Belles of the Ballpark: Celebrating the All-American Girls Professional Baseball League by Helmer Diana Star & S. Thomas
Author:Helmer, Diana Star & S., Thomas [Helmer, Diana Star]
Language: eng
Format: azw3
Publisher: Summer Game Books
Published: 2015-05-02T16:00:00+00:00
Poster for a Red Cross benefit game.
In Chicago, All-Americans saw the Wrigley Building carving out a piece of summer sky. They went to Wrigley Field and remembered how, one night in 1944, Girls Leaguers played a Red Cross benefit game there—under portable lights. In 1982, the year of the reunion, Wrigley Field still had no permanent lights.
Some memories rushed back; others came slowly. Many All-Americans had given up trying to explain the League to people who’d never seen it. No, it wasn’t softball, players repeated—and repeated. Sometimes they almost wondered themselves if it had all been real.
Sharon Roepke came to meet the people she’d only read about on yellowed newspaper clips. She interviewed players; she planned a book that would prove the All-American Girls belonged in the National Baseball Hall of Fame.

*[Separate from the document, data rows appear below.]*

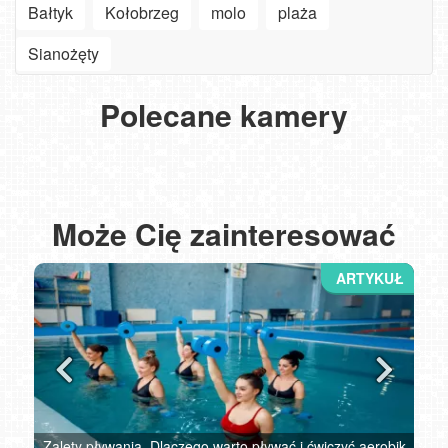
Bałtyk
Kołobrzeg
molo
plaża
Sianożęty
Polecane kamery
USTRONIE MORSKIE - widok na plażę
50 najpiękniejszych PLAŻ w Polsce PREMIUM
BOBOLIN - widok na plażę
Kołobrzeg - widok na molo
Może Cię zainteresować
u,
Zalety pływania. Dlaczego warto pływać i ćwiczyć aerobik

Some women, she learned, had continued playing baseball after 1954 on a summer squad tour. For three years, “Bill Allington’s All-Americans” played local amateur men’s teams. Switching batteries, so that women pitched to women and men to men, the All-Americans almost always won. But Allington’s All-Americans faded after 1957. Life on the road was rough, even for people who loved the game, and the pay for touring was unstable.
And so the last All-Americans turned, like their teammates before them, to real estate or journalism or electronics. They operated print shops or drove school buses and cleaning trucks. They taught school, sold insurance, became doctors, joined the Air Force, maybe the police force. Some stayed in athletics. If given the chance, they coached and umpired Little League Baseball. They raised families, and taught their children how to play ball.
Helen Callaghan’s son Casey Candaele grew up to join the major leagues. He learned how to hit from his mother.
Joanne Winter became a professional golfer and golf instructor. Karen Kunkel worked to establish women’s skiing competitions at United States colleges.
Other former players couldn’t even watch baseball for years. It hurt too much to think there was no longer a place for women in the game.